This protocol uses deep learning algorithm to segment tongue images and automatically separates the tongue from the whole image, which can be used for further research. This protocol compares the performance of four-tongue image segmentation algorithm to select the base algorithm that can segment a tongue with a clear counter. Patented instruments and algorithm are used in this study.
It is recommended to use professional instruments and master computer technology. To begin, prepare the self-developed handheld lingual face diagnostic instrument to collect lingual face images of patients. Fill in the patient's name, gender, age, and disease on the computer page.

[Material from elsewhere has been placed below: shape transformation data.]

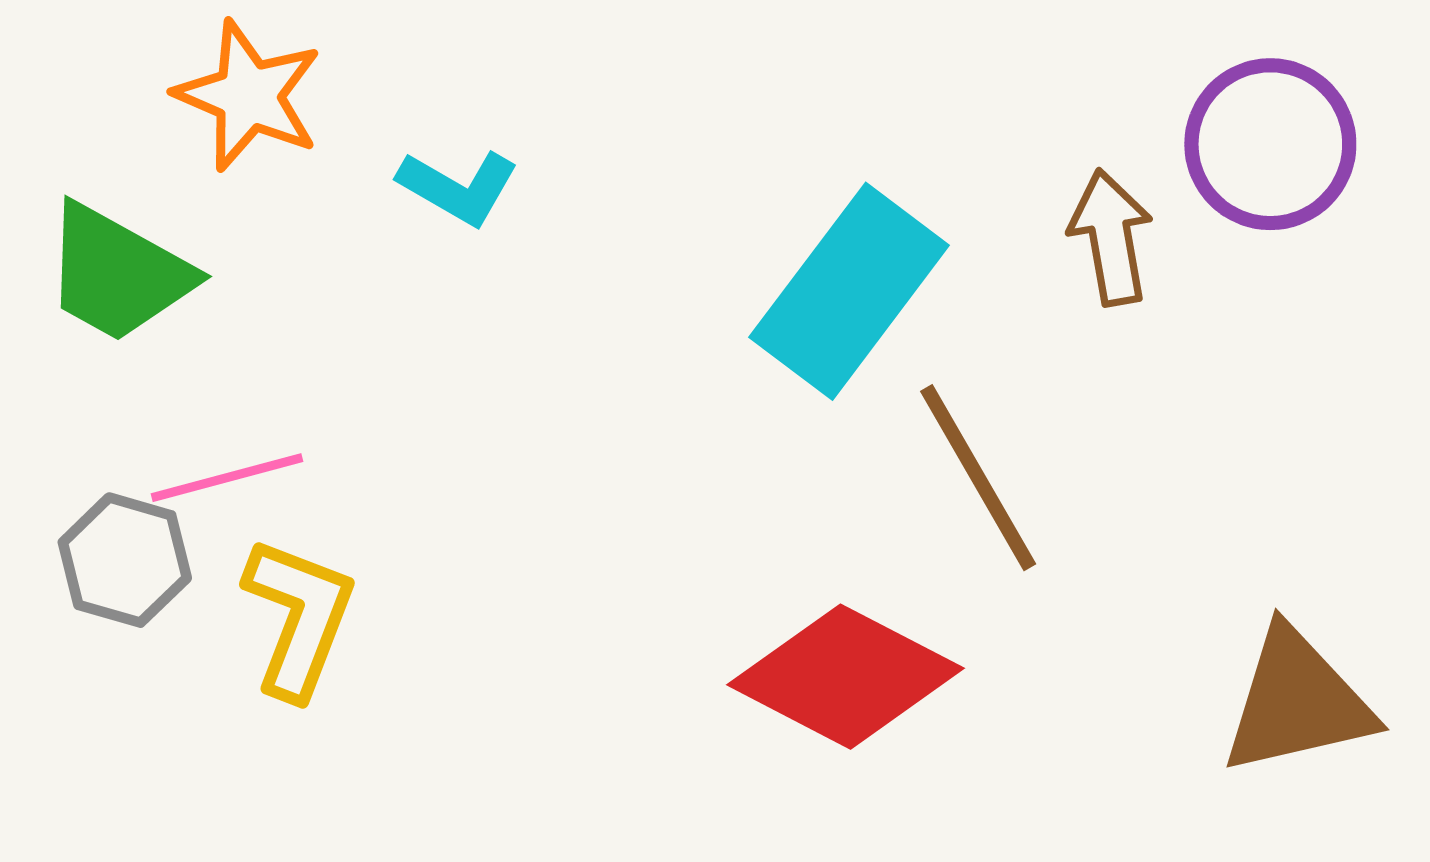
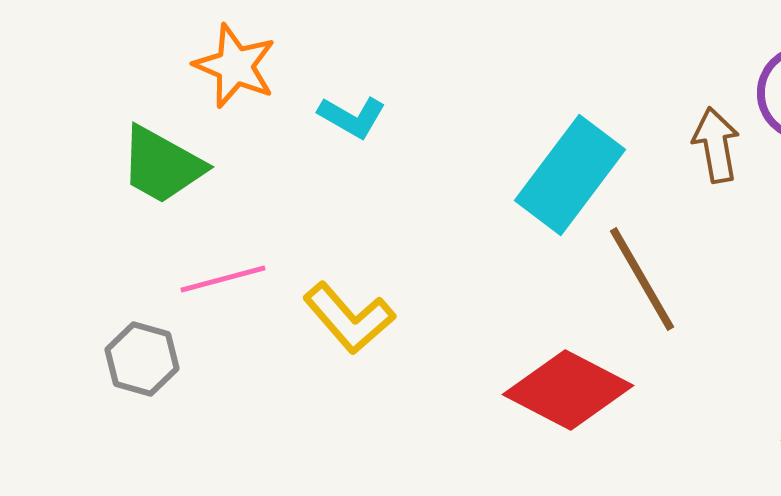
gray hexagon: (125, 560) -> (142, 359), moved
yellow L-shape: (299, 617) -> (349, 318), moved, turned 118

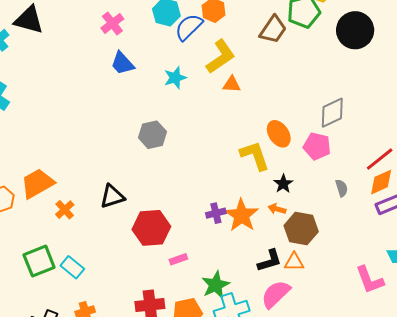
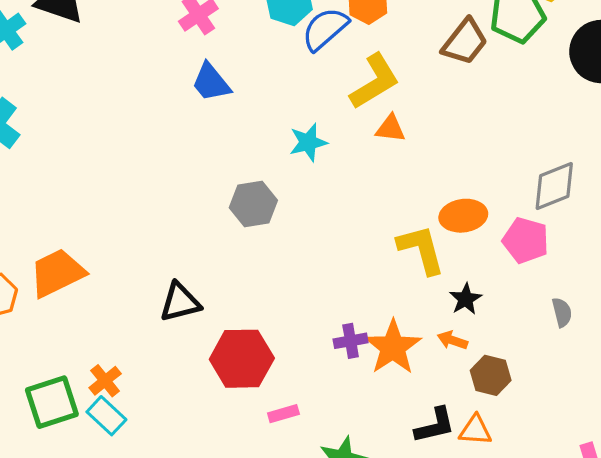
cyan star: (175, 78) -> (308, 142), moved
orange ellipse: (279, 134) -> (463, 216), turned -68
orange cross: (65, 210) -> (105, 381), moved
brown hexagon: (301, 229) -> (491, 375), size x0.7

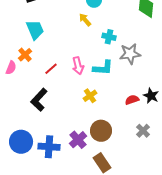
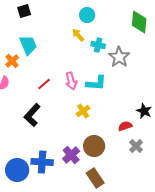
cyan cross: (109, 37) -> (98, 45), moved
gray star: (130, 54) -> (119, 57), moved, turned -30
orange cross: (25, 55) -> (12, 61), moved
red semicircle: (132, 100) -> (125, 126), moved
blue circle: (21, 142) -> (17, 170), moved

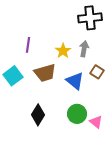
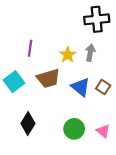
brown square: (97, 72) -> (103, 87), moved
green circle: (77, 114) -> (74, 129), moved
black diamond: (38, 115) -> (28, 124), moved

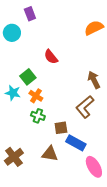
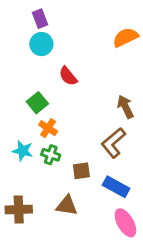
cyan circle: (12, 33) -> (41, 44), moved
cyan star: (13, 93) -> (23, 151), moved
blue rectangle: (76, 143) -> (116, 187), moved
brown cross: (14, 157) -> (19, 209), turned 36

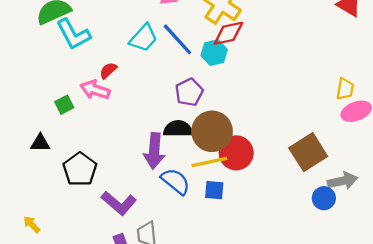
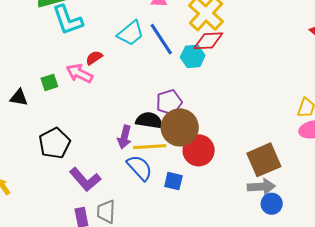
purple pentagon: (189, 92) -> (169, 102), moved
black triangle: (40, 143) -> (19, 98), moved
purple arrow: (154, 151) -> (124, 137), size x0.7
yellow line: (209, 162) -> (150, 147), moved
gray arrow: (343, 181) -> (261, 187), moved

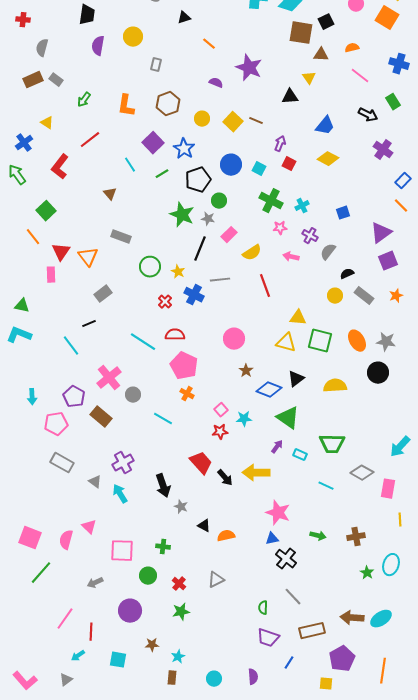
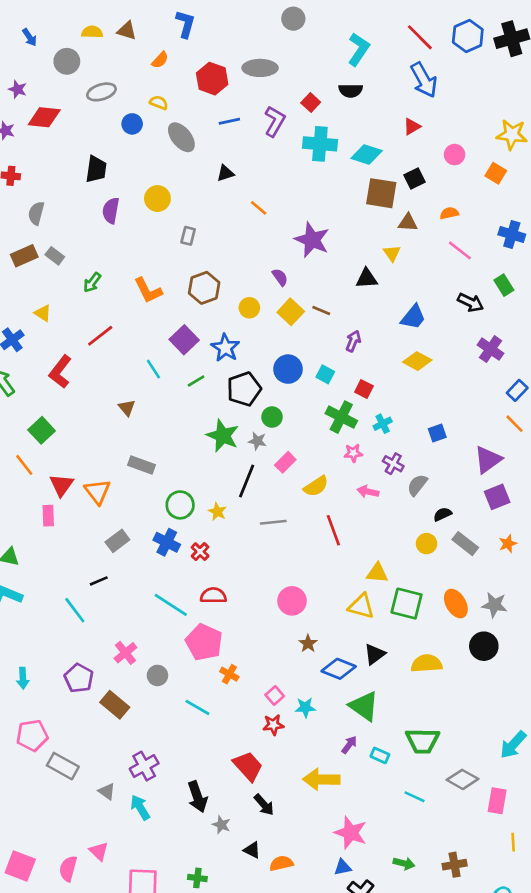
orange square: (387, 18) -> (496, 173), size x0.7
purple semicircle: (216, 83) -> (280, 277), moved, turned 32
orange L-shape: (126, 106) -> (148, 290), turned -35
red square: (289, 164) -> (364, 389), moved
blue cross: (194, 295) -> (167, 542), moved
pink pentagon: (184, 366) -> (204, 642), moved
pink cross: (109, 378) -> (125, 653), size x0.7
pink pentagon: (56, 424) -> (32, 735), moved
black arrow: (225, 478) -> (264, 805), moved

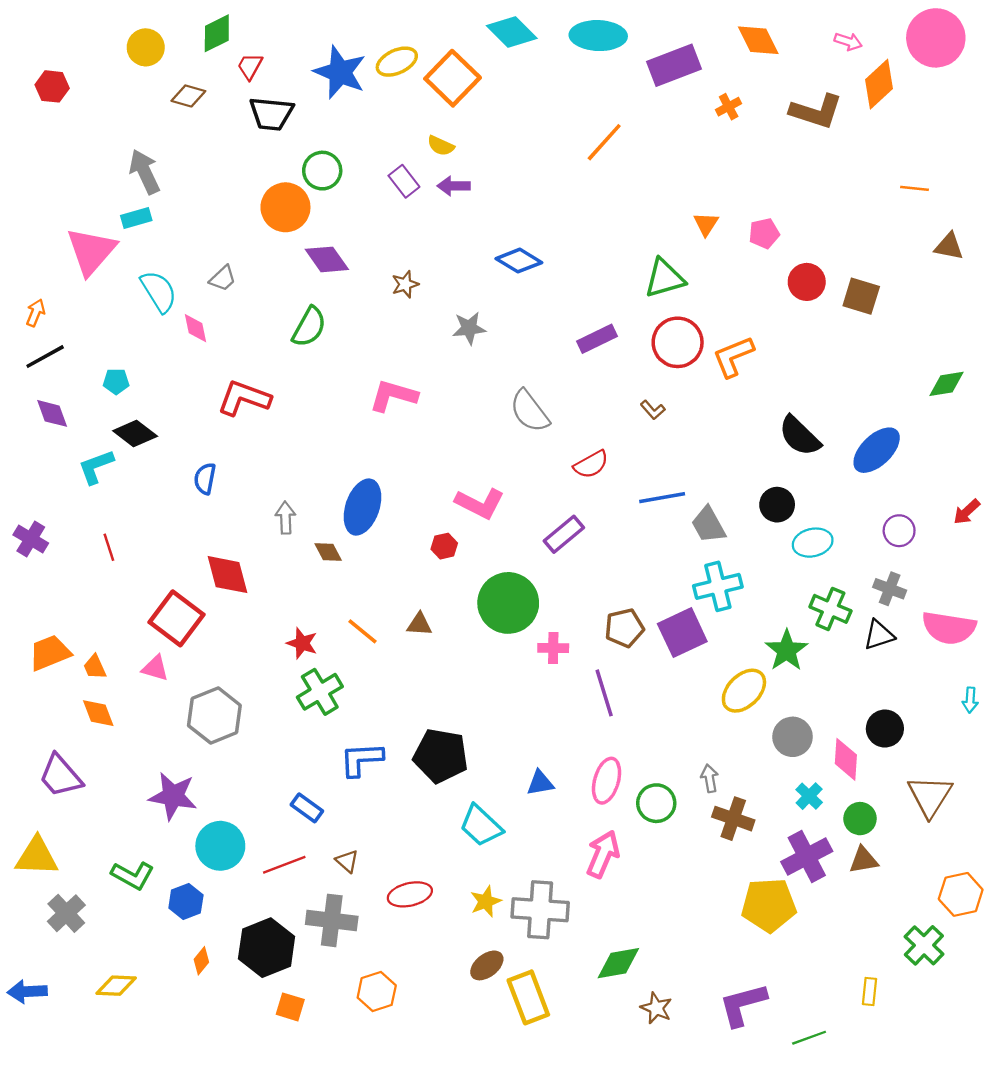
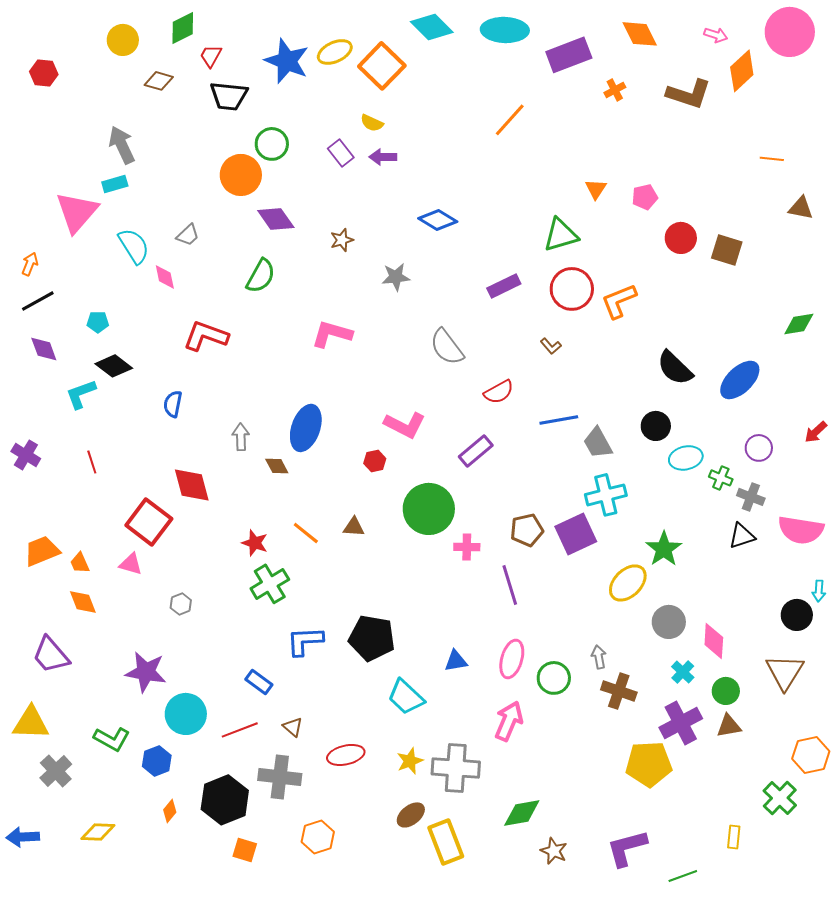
green cross: (830, 609) -> (721, 478), moved, size x0.7
gray hexagon: (214, 715) -> (181, 604), size x0.5
black circle: (885, 729) -> (797, 615), moved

Next, ask the patient to sit upright and position the image acquisition device connected to the computer. Then, position the face of the patient in the image acquisition instrument and ask them to extend their tongue out of their mouth to the maximum extent. Verify through the images on the computer screen that the patient is in the correct position and that the tongue and face are fully exposed.
Press the shoot button on the computer screen three times to capture three images. Then, manually select the collected images of the face and the tongue. Filter them according to the Image Acquisition page of the software.
Collect three images from each patient at a time and export the images to a folder for manual screening. Next, select a standard, fully exposed, well-illuminated, and clear images, the sample for algorithm training and testing. Delete the images that do not meet the criteria of a standard image.
The criteria for exclusion are incomplete tongue and face exposure and images that are too dark. To perform tongue image segmentation, open LabelMe and click on the Open button in the upper left corner of the interface. Select the folder containing the image to be segmented and open the photos.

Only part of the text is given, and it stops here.